# WORK REQUEST:
Within the listing below, show every line that contains the word "MHYVP".

# DATA SHOWN:
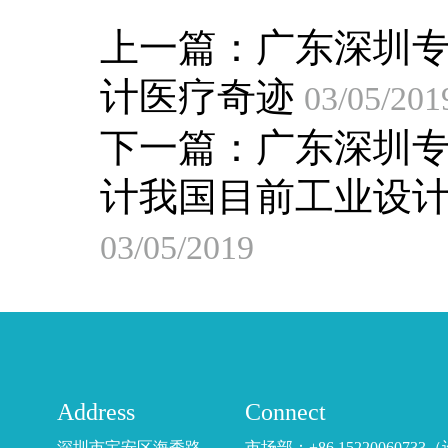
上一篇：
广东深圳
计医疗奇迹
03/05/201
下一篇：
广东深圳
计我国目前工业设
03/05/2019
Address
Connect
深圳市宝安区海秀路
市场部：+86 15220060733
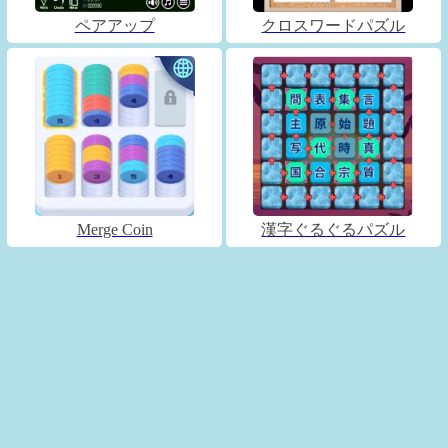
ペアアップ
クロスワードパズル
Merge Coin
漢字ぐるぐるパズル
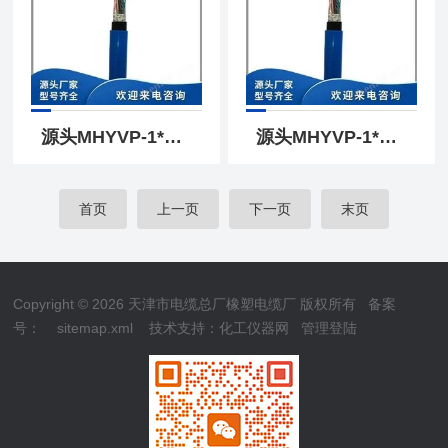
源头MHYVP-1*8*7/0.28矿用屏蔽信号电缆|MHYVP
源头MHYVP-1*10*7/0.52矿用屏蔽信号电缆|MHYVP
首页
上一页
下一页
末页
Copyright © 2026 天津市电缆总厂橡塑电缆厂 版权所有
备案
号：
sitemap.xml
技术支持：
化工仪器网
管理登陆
--
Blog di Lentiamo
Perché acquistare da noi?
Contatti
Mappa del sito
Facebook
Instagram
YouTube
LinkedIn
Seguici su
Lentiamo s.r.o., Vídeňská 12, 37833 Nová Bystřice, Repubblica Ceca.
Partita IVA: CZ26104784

# PROBLEM SOLUTION:
源头MHYVP-1*8*7/0.28矿用屏蔽信号电缆|MHYVP
源头MHYVP-1*10*7/0.52矿用屏蔽信号电缆|MHYVP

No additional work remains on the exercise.